4.2. Synthesis of FITC‐ACS14@BSA NPs

Dissolve 10 mg of BSA and 1 mg of FITC (HY‐66019, MCE) in 5 mL of 100 mM sodium bicarbonate buffer (pH 8.5) and incubate at room temperature for 24 h. Excess FITC was removed using a 50 kDa ultrafiltration tube. Then, 1 mL of BSA solution (10 mg/mL) was mixed with 100 µL of BSA‐FITC solution (10 mg/mL), followed by the addition of 3 mg ACS14, and the mixture was stirred at 600 rpm for 1 h. Afterward, 3 mL of absolute ethanol was added dropwise, and 10 µL of a 2.5% glutaraldehyde solution was added 1 h later, followed by further stirring for 6 h. The solution was then centrifuged at 12 000 rpm and 4°C for 10 min, and the pellet was resuspended in ultrapure water, vortexed, and centrifuged again. This washing step was repeated three times to prepare the FITC‐ACS14@BSA nanoparticles. To prepare free FITC solution as a control, 1 mg of FITC was dissolved in PBS.

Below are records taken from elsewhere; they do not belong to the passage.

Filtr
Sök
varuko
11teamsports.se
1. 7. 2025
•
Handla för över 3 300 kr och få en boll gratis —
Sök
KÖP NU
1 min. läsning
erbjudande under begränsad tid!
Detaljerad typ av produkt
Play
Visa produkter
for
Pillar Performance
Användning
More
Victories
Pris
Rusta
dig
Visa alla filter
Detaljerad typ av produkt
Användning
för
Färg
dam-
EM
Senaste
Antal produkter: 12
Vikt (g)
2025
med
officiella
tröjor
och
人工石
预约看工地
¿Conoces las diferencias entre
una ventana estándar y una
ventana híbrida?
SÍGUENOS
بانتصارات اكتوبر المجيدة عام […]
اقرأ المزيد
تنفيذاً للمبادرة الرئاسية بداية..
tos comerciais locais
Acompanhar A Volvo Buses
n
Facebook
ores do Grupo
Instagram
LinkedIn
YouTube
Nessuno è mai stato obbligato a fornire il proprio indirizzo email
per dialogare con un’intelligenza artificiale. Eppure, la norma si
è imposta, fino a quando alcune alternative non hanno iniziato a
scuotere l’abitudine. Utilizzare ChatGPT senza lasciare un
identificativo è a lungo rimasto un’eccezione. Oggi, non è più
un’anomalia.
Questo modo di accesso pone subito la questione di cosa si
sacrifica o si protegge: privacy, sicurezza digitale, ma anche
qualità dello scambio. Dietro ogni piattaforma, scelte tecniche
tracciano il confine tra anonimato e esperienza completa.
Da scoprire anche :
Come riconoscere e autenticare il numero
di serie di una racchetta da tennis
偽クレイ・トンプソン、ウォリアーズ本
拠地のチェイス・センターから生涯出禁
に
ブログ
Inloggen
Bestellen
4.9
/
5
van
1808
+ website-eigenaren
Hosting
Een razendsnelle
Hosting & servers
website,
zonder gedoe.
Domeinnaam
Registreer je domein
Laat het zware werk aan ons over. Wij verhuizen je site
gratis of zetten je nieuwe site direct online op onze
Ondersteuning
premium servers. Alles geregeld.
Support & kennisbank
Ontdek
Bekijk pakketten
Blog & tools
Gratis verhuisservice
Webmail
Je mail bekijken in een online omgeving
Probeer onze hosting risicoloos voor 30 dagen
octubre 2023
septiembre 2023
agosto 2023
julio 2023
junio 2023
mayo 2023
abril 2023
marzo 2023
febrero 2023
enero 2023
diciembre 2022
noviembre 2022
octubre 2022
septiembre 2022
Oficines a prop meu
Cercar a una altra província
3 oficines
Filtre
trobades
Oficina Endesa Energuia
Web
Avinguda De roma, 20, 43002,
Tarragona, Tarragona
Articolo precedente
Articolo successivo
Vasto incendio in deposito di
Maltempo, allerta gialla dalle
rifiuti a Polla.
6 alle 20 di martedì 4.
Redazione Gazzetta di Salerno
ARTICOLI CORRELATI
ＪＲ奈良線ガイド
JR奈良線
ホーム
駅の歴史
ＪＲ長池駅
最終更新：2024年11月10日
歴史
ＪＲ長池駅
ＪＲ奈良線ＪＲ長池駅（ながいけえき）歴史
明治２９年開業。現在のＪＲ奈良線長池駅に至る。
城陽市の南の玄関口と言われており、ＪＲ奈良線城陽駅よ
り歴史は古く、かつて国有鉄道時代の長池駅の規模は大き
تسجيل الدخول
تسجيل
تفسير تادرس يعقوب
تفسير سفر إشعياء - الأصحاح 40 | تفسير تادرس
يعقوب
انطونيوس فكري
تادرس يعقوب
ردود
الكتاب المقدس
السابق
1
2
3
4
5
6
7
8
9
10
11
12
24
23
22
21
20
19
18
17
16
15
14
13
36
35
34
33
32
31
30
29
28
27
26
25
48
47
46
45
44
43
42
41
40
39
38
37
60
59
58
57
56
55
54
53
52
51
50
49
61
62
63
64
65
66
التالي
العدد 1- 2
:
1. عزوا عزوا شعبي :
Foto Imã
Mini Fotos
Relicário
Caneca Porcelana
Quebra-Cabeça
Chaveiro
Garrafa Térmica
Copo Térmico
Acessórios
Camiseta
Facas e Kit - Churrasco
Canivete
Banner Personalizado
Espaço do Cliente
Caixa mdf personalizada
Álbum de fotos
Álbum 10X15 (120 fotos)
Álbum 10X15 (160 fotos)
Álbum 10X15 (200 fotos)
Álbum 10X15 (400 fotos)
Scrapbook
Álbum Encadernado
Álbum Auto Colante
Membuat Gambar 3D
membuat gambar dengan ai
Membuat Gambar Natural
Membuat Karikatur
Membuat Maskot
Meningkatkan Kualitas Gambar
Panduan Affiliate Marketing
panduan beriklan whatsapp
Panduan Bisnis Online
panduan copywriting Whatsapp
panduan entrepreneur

4.3. Characterization of ACS14@BSA NPs

The morphology of ACS14@BSA NPs and BSA NPs was characterized using a transmission electron microscope (JEM‐2010). The elemental composition of ACS14@BSA NPs was analyzed by EDX (Oxford tsr). The hydrodynamic size of ACS14@BSA NPs was measured using DLS with a particle size analyzer (Zetasizer Nano ZS, Malvern). Additionally, the absorption characteristics of ACS14@BSA NPs, BSA NPs, and ACS14 powder under infrared radiation at different wavelengths were examined using FTIR (Nicolet iS50, Thermo Scientific).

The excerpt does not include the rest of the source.